## RECORDED INFORMATION
---
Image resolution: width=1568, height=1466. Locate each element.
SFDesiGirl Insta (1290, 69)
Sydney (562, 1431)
---
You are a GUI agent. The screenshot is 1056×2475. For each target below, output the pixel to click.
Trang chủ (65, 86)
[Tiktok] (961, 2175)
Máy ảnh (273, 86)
---
## ACTIVITY
Out of the data above, set down the lines from the one with "Image resolution: width=1568, height=1466." to the one with "Sydney (562, 1431)", both included, exactly as written and with no additions.

## TASK SOLUTION
Image resolution: width=1568, height=1466. Locate each element.
SFDesiGirl Insta (1290, 69)
Sydney (562, 1431)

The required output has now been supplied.